The other officers spread out to check the first floor as my attention goes upward. Holding my gun steady, I head up the stairs to the room where the light went off. I turn the hallway light on and see that the door is partly closed.

“You hear that?” Gabriel asks. “Sounds like water running. I wonder if his wife Jessica was attacked. This is the police, is there anyone in there?”

He pushes against the door, but it refuses to open with something in front of it. I shine my flashlight through the crack in the door and see that the light switch is covered in blood. And beyond it, there’s blood smeared across the wall in a kind of arc.
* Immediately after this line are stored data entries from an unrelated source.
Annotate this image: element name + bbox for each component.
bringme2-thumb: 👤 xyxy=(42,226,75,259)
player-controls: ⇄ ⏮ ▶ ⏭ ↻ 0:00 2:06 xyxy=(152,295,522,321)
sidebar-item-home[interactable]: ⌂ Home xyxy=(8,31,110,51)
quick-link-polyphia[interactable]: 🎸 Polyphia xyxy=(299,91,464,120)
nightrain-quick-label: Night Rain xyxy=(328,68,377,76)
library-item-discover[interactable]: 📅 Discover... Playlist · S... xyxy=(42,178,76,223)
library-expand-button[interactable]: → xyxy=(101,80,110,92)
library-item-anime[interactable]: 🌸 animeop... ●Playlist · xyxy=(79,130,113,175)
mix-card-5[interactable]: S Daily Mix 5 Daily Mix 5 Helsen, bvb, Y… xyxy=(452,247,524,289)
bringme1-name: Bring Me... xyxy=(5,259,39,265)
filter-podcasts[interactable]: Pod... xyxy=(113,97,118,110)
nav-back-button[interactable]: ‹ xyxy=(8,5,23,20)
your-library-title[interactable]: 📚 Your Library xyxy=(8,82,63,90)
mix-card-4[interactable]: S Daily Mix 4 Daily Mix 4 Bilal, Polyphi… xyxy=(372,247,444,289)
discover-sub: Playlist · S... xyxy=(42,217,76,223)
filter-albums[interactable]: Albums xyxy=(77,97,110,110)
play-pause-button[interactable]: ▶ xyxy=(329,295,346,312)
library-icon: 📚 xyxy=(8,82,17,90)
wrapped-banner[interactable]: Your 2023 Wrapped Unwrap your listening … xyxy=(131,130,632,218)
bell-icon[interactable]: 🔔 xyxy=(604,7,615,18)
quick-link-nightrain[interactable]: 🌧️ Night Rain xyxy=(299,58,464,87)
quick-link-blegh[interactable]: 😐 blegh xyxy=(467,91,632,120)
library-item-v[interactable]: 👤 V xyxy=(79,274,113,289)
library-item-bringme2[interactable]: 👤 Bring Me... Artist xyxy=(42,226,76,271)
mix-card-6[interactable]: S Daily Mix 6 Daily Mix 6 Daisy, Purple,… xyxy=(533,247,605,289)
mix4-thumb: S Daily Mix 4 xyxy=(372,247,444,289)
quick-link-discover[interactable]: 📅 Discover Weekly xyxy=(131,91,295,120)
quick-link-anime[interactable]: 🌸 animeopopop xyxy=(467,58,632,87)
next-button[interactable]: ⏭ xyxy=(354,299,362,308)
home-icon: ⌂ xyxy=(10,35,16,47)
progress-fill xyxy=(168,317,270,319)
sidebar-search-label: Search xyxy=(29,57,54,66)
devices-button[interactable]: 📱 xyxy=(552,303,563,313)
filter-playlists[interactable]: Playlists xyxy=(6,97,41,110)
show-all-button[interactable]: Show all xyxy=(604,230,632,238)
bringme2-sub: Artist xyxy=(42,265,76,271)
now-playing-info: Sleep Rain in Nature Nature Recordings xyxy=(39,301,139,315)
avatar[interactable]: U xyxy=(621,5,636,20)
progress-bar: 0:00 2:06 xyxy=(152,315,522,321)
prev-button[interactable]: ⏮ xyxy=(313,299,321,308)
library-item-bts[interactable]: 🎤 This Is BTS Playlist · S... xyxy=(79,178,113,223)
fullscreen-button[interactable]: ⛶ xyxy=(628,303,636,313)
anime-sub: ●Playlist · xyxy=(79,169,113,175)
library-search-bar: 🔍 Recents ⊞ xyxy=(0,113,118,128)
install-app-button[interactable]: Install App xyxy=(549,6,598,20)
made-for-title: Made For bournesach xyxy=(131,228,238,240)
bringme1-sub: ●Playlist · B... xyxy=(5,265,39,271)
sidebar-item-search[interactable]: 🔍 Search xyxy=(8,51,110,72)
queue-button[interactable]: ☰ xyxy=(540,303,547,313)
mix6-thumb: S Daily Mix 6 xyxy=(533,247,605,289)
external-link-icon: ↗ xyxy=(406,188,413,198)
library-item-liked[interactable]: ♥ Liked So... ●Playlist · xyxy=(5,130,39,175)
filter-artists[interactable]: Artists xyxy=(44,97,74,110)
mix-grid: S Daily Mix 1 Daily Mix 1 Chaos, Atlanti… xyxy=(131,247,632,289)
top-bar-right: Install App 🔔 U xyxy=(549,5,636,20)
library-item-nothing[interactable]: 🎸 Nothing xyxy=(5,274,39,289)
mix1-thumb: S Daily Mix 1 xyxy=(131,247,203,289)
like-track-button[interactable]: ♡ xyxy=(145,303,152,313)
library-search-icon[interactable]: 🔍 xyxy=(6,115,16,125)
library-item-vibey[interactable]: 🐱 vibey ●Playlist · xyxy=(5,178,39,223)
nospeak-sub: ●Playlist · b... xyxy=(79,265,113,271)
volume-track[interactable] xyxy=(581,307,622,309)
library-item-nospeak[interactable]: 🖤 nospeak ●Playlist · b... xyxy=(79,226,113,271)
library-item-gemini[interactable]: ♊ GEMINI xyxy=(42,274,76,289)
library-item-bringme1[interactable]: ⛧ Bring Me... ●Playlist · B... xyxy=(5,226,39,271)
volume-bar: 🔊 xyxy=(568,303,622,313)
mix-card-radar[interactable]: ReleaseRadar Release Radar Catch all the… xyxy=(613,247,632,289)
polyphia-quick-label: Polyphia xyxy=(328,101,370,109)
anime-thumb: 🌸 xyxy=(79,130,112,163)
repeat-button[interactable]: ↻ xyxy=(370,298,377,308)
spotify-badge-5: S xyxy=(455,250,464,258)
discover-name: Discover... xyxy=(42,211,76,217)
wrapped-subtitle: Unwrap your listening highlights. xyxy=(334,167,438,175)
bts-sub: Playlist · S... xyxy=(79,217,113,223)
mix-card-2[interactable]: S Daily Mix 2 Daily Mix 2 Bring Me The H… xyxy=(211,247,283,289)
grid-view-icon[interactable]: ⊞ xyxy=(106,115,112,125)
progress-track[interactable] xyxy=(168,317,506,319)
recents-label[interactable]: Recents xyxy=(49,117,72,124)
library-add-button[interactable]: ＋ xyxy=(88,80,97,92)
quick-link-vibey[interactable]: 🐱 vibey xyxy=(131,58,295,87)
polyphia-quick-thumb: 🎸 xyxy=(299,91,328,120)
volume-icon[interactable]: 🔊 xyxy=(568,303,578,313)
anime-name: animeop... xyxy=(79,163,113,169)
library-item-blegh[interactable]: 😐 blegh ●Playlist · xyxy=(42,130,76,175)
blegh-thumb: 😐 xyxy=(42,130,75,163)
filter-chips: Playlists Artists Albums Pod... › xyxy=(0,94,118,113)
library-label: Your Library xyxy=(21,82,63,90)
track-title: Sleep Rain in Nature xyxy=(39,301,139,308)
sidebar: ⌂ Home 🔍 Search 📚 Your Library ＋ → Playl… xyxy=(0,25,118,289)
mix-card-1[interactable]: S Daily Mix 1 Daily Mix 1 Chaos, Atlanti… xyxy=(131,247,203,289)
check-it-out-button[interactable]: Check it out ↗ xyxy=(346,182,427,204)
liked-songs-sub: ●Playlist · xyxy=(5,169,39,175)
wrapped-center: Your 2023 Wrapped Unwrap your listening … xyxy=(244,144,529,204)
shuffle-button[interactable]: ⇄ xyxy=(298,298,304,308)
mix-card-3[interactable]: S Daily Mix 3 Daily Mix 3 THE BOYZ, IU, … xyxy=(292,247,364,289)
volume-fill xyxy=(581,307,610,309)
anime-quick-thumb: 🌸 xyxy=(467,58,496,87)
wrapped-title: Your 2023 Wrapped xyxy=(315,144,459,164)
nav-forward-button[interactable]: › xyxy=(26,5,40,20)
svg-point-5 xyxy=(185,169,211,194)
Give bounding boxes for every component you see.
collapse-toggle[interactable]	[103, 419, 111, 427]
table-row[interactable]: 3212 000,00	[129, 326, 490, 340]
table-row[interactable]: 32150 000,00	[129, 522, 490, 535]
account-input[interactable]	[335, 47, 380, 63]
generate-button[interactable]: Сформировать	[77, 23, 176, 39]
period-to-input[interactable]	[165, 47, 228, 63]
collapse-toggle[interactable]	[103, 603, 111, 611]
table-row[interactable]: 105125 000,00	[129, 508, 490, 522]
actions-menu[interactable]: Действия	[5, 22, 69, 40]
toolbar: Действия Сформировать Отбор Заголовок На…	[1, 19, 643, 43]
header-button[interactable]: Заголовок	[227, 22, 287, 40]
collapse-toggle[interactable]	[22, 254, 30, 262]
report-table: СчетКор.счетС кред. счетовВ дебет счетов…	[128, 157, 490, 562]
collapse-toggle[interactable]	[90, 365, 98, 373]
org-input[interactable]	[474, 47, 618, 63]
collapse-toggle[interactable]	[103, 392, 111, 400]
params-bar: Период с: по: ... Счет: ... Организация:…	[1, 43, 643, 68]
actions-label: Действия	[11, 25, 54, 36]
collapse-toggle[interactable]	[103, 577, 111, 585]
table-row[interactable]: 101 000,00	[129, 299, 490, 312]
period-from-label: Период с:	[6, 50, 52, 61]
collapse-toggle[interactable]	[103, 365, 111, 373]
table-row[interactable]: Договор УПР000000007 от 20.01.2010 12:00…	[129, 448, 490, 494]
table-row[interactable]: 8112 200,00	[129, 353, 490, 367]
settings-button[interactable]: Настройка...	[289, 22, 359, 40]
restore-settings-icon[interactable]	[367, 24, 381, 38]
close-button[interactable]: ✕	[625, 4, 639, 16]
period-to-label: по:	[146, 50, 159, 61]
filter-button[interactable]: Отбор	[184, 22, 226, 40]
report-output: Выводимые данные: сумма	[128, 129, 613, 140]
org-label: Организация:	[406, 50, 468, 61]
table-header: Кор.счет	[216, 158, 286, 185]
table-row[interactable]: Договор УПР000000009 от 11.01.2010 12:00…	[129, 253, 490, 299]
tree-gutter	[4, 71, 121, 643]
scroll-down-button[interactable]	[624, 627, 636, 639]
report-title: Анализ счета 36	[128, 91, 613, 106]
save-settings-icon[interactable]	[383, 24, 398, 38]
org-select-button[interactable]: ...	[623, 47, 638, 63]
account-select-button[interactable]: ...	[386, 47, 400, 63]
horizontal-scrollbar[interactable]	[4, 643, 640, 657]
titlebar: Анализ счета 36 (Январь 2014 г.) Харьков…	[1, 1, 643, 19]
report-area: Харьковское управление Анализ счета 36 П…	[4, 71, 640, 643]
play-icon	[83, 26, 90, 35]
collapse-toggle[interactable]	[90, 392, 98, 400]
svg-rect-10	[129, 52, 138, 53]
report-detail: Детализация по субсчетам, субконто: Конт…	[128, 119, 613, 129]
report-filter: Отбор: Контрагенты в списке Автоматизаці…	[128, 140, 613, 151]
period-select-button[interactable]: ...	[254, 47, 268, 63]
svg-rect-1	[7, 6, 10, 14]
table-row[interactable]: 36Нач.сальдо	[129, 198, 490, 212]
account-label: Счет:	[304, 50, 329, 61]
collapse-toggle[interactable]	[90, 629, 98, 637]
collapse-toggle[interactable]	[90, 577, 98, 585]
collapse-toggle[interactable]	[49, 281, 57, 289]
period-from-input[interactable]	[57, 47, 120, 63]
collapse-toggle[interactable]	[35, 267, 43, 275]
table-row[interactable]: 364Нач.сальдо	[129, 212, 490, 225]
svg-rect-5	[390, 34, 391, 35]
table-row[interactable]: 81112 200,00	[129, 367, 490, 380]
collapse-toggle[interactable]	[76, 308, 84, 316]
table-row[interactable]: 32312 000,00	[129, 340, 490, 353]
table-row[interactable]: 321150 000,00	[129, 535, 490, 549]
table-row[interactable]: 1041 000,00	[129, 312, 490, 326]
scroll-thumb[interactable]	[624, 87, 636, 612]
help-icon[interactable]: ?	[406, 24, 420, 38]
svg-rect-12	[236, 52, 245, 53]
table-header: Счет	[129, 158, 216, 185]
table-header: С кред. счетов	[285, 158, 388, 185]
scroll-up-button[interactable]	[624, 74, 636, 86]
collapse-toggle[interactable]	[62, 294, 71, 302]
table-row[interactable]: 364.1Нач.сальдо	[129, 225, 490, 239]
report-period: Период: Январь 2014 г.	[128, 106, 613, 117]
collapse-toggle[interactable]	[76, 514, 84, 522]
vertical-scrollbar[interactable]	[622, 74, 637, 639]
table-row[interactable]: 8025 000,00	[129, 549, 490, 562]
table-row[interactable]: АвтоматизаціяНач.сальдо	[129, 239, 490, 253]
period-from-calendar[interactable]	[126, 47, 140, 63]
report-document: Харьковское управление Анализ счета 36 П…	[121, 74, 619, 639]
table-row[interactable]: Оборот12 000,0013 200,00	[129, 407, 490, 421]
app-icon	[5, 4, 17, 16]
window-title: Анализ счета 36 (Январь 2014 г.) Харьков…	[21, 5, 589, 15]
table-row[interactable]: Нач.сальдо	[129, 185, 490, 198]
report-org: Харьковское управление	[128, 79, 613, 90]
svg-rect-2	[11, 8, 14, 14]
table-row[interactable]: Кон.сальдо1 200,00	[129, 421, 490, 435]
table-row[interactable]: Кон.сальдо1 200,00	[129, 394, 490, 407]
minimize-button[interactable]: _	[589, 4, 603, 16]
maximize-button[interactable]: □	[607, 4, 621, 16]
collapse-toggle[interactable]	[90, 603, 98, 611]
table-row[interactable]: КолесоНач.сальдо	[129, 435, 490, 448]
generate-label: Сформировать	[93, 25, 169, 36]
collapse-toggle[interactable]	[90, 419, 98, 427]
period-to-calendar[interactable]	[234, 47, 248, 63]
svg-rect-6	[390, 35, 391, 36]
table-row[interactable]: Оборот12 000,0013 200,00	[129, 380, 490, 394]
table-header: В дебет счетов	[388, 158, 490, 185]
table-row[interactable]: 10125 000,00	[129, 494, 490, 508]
“My guess is that what’s in front of the door is a body,” I say. “See the way the blood is smeared against the wall? The lights weren’t turned off on purpose… someone fell against the wall, hitting the switch.”

I turn my phone’s camera on and slip my hand in enough to see that my theory is right when the lens of my camera picks up the body in front of the door. Since we can’t tell whether it’s an alive or dead body, our duty is to reach it quickly to see if there’s something that can be done. I push against the door until it gives enough for Gabriel to slip into the room.

“She’s dead,” he says, but he calls for the medical team to verify. I look down at Jessica and kneel to get a closer look at her chest where she’d been stabbed multiple times. The bloodcoating the floor and walls tells me that she didn’t go down quickly.

“The tub is running,” Gabriel states, but why would she be taking a bath when she’s fully clothed and they were clearly in the middle of dinner?

“What was she trying to get rid of?” I ask as I get up.

“Exactly what I was wondering. If she and her husband were the victims… there’s no way he’d want to attack us unless there’s something he doesn’t want us to see.”

I follow him into the attached bathroom where a laptop sits submerged in the tub full of water.